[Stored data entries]
════════════════

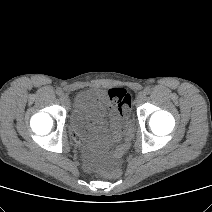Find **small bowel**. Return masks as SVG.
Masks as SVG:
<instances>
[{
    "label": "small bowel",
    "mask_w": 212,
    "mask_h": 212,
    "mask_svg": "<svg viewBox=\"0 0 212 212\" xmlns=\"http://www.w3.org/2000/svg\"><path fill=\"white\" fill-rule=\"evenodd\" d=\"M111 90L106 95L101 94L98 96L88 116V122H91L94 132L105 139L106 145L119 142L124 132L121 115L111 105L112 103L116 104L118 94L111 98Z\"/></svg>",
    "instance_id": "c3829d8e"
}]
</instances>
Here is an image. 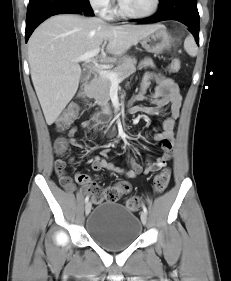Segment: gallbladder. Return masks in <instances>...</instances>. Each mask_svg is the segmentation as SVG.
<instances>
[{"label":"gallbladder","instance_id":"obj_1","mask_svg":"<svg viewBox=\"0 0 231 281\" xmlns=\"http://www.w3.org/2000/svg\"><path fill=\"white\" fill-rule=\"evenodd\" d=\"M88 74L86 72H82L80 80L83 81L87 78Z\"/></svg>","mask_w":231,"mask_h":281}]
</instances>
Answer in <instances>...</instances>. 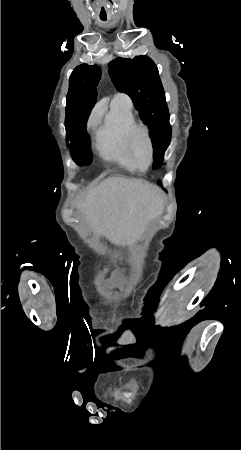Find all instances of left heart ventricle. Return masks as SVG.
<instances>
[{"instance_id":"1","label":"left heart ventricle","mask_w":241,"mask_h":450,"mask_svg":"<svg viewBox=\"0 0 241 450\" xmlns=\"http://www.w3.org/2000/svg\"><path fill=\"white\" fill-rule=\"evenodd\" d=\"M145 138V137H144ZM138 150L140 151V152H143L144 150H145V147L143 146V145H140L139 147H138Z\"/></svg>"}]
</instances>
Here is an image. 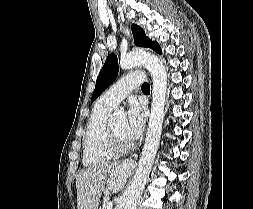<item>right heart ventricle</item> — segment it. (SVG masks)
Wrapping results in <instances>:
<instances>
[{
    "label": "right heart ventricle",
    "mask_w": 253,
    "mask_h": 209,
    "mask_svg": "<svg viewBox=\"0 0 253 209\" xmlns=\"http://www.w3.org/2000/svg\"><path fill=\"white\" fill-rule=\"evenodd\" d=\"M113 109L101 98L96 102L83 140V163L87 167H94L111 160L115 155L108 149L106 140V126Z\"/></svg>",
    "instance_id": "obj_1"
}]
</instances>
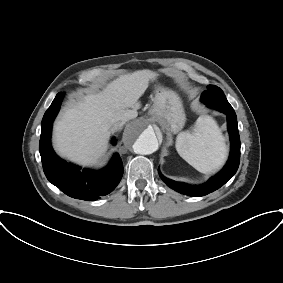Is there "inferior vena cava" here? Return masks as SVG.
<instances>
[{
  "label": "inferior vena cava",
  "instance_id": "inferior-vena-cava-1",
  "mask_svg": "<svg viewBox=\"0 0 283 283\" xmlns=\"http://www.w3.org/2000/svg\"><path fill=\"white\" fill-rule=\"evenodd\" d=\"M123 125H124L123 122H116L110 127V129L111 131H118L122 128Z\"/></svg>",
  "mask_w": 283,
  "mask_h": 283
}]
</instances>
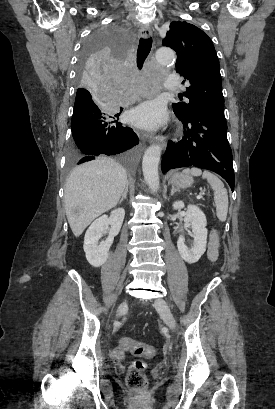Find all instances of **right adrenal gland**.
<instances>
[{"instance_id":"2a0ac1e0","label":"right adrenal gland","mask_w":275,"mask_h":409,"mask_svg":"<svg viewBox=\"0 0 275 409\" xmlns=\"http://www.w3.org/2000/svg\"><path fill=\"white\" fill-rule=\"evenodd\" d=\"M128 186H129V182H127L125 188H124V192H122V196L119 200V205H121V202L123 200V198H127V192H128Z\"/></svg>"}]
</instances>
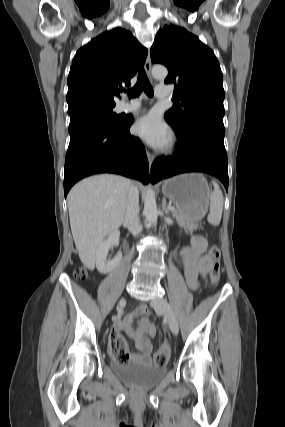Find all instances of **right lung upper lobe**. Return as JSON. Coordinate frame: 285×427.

════════════════

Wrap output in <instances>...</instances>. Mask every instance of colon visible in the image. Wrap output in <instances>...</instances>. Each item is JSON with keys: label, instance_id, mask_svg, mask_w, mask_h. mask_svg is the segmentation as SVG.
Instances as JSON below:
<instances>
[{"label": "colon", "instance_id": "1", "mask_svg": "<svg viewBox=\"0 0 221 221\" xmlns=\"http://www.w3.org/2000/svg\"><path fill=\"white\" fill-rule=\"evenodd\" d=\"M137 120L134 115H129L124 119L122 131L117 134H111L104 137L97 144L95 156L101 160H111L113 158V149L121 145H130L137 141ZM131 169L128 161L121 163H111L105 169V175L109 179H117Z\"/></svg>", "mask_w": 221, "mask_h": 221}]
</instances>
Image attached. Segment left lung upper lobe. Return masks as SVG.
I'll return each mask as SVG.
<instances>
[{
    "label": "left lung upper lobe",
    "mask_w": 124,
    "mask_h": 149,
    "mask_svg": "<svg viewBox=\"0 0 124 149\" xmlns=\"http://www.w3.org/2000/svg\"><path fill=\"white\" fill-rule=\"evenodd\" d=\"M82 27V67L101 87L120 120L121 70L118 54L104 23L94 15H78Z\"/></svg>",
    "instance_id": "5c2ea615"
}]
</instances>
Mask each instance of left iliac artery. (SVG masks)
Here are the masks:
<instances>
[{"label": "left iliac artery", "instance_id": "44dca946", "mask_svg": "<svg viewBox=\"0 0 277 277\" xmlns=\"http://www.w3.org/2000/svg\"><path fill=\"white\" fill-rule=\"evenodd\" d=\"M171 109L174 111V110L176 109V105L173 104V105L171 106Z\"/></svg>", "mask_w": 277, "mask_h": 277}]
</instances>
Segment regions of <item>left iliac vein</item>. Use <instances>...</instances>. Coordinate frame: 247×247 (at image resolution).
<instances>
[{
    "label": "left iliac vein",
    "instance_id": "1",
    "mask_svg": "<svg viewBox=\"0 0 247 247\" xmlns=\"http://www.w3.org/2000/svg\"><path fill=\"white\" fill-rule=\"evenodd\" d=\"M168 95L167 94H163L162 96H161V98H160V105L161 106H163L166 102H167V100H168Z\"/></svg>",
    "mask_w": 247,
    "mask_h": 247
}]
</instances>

════════════════

**Task to carry out:** Starting at the line above that holds "here? Return masks as SVG.", repeat every line exactly down to and including the line that holds "Find all instances of **right lung", then stop. Do not carry over any pictures.

**Solution to this exercise:**
Is there "inferior vena cava" here? Return masks as SVG.
<instances>
[{
  "label": "inferior vena cava",
  "instance_id": "inferior-vena-cava-1",
  "mask_svg": "<svg viewBox=\"0 0 283 283\" xmlns=\"http://www.w3.org/2000/svg\"><path fill=\"white\" fill-rule=\"evenodd\" d=\"M123 125H124L123 122H116L110 127V129L111 131H118L122 128Z\"/></svg>",
  "mask_w": 283,
  "mask_h": 283
}]
</instances>
Find all instances of **right adrenal gland**.
<instances>
[{"instance_id":"2a0ac1e0","label":"right adrenal gland","mask_w":275,"mask_h":409,"mask_svg":"<svg viewBox=\"0 0 275 409\" xmlns=\"http://www.w3.org/2000/svg\"><path fill=\"white\" fill-rule=\"evenodd\" d=\"M128 186H129V182H127L125 188H124V192H122V196L119 200V205H121V202L123 200V198H127V192H128Z\"/></svg>"}]
</instances>
Find all instances of **right lung upper lobe**. Return as JSON. Coordinate frame: 285×427.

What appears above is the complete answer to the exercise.